At the core of Baumgardner’s moves in and out of the ring seems to be just that: Control. When Baumgardner entered the world of professional boxing, not only did she have none, but none of her contemporaries did either. There was a time in the not-too-distant past when Baumgardner was working outside of boxing. With her win over Mikaela Mayer in 2022, she told ESPN that she was finally able to pay off all her debt. Now, with financial stability, a promotional powerhouse in MVP with plush television deals, and the true divisional title at 130, Baumgardner has the freedom to make whatever choices she pleases, and wants everyone – especially her contemporaries – to know it.
Against Shin, Baumgardner seemed to make the choice to make the best television fight possible, not just in picking the right style of opponent, but in how she chose to approach the fight. Baumgardner was willing to engage with Shin on the inside, but very much on her own terms. Around the middle rounds, when the fire started to get a little hotter, Baumgardner switched things up and began to pot-shot beautifully off the back foot, matching Shin’s punch output while moving backward. While she did it, it was hard to miss the ever-present smile on her face, suggesting she was enjoying being a part of a high-contact, high-paced slugfest.
After 10, three-minute rounds, Baumgardner earned the unanimous decision in what might not have been the biggest win of her career – those came at the expense of Harper and Mayer – but her most exciting, and likely her most complete display of skill to date.
Afterward, talk immediately shifted to what could be next for her. Even in the build-up to the Shin fight, Baumgardner dismissed the possibility of a bout with Dubois, calling her a “C-level fighter,” preferring to focus on bouts with Katie Taylor, Amanda Serrano, or – if it were at a catchweight – Shields.
Baumgardner’s dismissal of Dubois prompted the discussion from some as to whether she was “ducking” the lightweight champion, which in boxing terms comes with the connotation that one fighter is “afraid” of the other. Given the aforementioned names Baumgardner has shared the ring with, it’s highly unlikely, as it is with most professional fighters, that she is shaken by the thought of fighting Dubois. The more likely answer is that Baumgardner is asserting superiority and control by being dismissive in the way thousands of fighters before her have done, while also chasing a trio of fights against arguably the three best women’s fighters ever that presently would be more profitable for her. And if doing so creates noise in opposition to her, she’s displayed plenty of comfort in playing the antagonist throughout her career.

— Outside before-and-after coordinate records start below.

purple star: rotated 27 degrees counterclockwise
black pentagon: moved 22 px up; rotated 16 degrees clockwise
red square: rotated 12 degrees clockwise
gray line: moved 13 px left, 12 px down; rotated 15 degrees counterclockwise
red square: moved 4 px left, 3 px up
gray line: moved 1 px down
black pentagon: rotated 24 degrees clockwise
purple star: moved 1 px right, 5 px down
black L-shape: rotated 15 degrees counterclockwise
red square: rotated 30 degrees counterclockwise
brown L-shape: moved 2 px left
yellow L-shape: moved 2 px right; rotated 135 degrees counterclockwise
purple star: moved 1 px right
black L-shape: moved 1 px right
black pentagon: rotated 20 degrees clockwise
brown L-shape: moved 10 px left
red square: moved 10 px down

Which brings us back to her greatest gift: Carrying herself like a star. Baumgardner has fought, and talked, her way into the center of the discussion at 126 due to Serrano, 130 in the division she already rules, 135 where Dubois reigns, 140 where Taylor resides, all the way up to heavyweight where Shields holds all the gold. Outside the ring, as she can inside, Baumgardner can now dictate the pace.